Il Piano nazionale di contenimento dei consumi di gas nazionale, definito dal Ministero della Transizione Ecologica, elenca i nuovi contratti che l’Italia ha già firmato per la fornitura di gas in alternativa alla Russia, e descrive un programma di implementazione dell’infrastruttura, che prevede la realizzazione di due rigassificatori entro il 2024.

Considerato che i esistenti sono già utilizzati al massimo, in base al Piano occorrono nuovi terminali GNL, in tempi coerenti con le quantità negoziate da nuove rotte. Oltre all’aumento delle forniture dall’Algeria e delle importazioni dal gasdotto TAP, l’Italia ha contratti per approvvigionamenti di GNL da nuove rotte: sino a 3,5 miliardi di Smc dall’Egitto, sino a 1,4 miliardi di Smc dal Qatar, sino a 4,6 miliardi di Smc progressivamente dal Congo, e circa 3,0-3,5 miliardi di Smc da forniture in fase di negoziazione da atri Paesi quali Angola, Nigeria, Mozambico, Indonesia e Libia.

Per gli impianti di rigassificazione da realizzare, la scelta del Governo si è indirizzata su strutture galleggianti, più flessibili e con minori tempi di realizzazione rispetto alle strutture fisse, e più coerenti con la politica di decarbonizzazione del sistema energetico, priorità generale della politica di diversificazione.

Il MiTE con atto di indirizzo del 22 marzo 2022 ha chiesto a SNAM di procedere all’acquisizione di due FSRU (Floating Storage and Regasification Unit) di capacità di circa 5 miliardi di Smc ciascuna. Entro i primi mesi del 2023 dovrà essere in funzione il primo di questi impianti (Golar Tundra a Piombino), mentre il secondo rigassificatore galleggiante è previsto entro il 2024 (Bw Singapore a Ravenna).

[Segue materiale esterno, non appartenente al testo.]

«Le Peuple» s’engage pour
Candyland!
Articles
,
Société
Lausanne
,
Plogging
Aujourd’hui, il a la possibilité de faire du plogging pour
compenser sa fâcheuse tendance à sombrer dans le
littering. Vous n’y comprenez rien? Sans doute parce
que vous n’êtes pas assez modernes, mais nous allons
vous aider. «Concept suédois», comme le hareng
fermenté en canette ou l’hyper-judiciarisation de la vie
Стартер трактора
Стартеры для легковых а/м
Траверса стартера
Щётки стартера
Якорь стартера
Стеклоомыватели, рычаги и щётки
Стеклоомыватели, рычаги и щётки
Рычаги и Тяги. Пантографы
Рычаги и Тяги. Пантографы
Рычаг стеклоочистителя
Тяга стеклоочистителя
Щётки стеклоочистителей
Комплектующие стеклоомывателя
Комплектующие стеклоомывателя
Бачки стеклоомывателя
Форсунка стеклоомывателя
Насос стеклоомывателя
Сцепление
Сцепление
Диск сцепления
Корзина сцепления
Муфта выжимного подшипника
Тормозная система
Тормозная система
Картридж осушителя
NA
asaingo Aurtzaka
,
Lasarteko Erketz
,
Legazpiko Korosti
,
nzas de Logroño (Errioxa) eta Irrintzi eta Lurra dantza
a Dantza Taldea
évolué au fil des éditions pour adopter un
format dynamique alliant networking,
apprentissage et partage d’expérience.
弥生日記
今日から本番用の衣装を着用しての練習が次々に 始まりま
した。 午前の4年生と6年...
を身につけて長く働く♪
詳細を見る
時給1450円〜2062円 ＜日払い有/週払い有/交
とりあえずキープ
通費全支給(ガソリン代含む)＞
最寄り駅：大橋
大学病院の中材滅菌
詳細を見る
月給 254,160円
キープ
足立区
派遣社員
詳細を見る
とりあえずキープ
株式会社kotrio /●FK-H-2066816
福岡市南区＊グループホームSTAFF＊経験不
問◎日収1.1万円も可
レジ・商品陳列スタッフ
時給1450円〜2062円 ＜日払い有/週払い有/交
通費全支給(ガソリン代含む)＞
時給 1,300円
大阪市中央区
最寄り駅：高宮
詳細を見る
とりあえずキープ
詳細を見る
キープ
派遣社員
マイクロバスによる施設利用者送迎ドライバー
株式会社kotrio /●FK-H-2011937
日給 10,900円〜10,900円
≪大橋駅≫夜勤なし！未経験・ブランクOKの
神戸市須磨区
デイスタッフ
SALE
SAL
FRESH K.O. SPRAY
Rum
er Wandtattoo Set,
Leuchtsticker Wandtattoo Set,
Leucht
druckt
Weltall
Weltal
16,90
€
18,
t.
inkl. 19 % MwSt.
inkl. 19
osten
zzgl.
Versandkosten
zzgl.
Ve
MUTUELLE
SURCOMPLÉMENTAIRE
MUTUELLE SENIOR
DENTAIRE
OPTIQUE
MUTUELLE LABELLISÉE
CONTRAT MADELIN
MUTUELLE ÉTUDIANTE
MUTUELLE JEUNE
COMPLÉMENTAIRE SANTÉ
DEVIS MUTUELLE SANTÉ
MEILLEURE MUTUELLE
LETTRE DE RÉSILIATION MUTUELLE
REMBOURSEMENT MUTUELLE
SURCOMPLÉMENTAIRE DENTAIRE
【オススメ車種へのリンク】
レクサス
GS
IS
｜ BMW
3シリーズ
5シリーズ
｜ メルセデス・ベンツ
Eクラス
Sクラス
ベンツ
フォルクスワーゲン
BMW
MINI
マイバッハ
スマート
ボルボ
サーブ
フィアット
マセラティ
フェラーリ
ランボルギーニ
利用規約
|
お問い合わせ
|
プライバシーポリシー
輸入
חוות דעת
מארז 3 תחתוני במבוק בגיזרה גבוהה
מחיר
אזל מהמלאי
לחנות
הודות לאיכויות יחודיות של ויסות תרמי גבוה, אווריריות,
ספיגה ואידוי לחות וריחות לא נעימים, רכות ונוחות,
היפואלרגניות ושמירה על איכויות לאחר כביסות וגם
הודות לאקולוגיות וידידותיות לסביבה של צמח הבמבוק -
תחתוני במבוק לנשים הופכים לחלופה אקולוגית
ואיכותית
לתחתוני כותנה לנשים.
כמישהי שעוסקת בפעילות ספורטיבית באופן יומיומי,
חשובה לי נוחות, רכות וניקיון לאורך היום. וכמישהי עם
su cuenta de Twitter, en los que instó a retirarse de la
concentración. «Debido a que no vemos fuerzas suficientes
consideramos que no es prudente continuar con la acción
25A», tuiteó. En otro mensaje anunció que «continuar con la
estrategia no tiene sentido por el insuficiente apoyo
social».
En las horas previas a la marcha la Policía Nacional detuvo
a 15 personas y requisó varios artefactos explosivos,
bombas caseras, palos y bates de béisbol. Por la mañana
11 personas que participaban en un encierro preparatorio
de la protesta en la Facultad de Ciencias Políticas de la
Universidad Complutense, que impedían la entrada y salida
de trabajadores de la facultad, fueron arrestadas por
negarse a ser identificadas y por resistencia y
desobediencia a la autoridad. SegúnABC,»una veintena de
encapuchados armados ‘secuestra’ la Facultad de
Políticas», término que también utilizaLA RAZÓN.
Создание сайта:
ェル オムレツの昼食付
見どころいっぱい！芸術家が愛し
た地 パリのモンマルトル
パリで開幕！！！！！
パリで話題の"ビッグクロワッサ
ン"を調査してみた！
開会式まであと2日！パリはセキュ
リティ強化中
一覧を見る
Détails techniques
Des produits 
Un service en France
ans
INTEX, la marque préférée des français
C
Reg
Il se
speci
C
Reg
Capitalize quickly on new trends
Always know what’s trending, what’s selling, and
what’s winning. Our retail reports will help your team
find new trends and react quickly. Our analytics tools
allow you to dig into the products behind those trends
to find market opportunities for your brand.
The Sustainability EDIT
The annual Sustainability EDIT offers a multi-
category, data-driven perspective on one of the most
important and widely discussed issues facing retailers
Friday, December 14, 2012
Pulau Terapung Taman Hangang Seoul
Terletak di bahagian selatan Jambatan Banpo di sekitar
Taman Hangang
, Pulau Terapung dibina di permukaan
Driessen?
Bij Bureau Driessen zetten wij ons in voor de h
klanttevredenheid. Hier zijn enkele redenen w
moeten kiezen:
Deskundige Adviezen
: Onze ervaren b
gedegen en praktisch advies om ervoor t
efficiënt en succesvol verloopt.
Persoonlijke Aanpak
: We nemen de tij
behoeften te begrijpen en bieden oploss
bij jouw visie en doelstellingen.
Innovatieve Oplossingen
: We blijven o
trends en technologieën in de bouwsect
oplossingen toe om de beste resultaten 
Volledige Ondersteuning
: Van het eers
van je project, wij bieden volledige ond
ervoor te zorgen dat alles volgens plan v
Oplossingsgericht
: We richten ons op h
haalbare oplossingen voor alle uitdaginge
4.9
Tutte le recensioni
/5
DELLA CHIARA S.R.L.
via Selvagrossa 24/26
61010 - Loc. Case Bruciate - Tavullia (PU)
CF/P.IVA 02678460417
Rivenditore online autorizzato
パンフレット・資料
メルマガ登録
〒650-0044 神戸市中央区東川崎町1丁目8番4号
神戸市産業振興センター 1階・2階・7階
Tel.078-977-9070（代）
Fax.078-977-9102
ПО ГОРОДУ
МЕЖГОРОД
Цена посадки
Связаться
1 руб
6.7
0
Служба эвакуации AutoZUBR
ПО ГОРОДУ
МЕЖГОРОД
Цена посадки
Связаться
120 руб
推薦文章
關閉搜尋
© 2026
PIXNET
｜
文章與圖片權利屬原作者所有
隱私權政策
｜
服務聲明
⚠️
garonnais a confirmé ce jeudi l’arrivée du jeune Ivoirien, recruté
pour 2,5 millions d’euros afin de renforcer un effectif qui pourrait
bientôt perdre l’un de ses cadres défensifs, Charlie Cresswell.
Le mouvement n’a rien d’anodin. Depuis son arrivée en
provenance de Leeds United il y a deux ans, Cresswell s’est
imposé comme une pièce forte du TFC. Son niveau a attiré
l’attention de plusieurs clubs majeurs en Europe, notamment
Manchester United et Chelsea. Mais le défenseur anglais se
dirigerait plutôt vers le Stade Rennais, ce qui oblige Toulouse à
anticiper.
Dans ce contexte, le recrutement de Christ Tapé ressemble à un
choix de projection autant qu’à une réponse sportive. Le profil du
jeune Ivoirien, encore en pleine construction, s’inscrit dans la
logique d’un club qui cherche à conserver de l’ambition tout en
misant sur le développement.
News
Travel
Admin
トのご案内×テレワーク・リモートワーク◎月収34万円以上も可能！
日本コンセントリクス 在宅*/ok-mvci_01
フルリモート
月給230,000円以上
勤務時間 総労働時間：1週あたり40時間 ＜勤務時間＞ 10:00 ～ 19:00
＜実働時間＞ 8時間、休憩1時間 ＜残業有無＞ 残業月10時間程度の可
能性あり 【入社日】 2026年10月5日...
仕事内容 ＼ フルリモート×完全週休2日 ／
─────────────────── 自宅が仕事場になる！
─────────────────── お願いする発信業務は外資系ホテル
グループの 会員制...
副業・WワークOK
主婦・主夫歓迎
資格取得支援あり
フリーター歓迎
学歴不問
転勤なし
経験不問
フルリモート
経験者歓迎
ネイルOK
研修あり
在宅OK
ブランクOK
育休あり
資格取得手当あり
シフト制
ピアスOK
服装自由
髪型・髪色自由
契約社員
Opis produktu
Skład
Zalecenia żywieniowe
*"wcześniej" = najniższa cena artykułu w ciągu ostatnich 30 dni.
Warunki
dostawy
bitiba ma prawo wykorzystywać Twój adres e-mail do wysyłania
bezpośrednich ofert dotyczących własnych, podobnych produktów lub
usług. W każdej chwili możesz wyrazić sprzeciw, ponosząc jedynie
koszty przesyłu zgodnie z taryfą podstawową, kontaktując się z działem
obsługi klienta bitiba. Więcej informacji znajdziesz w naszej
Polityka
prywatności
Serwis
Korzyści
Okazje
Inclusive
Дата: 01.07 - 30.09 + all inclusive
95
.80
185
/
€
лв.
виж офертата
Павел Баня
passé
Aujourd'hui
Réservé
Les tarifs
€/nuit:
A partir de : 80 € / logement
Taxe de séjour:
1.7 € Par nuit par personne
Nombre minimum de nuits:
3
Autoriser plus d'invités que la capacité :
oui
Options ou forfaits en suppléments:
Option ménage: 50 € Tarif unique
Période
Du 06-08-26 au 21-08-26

Le iniziative elencate consentono di sostituire entro il 2025 circa 30 miliardi di Smc di gas russo con circa 25 miliardi di Smc di gas di diversa provenienza, colmando la differenza con fonti rinnovabili e con politiche di efficienza energetica.

 

Nell’immediato si agisce invece sul fronte dei risparmi sui consumi, civili e industriali. Entro il 15 ottobre il piano integrato di risparmio gas sarà infatti presentato alla Commissione Europea.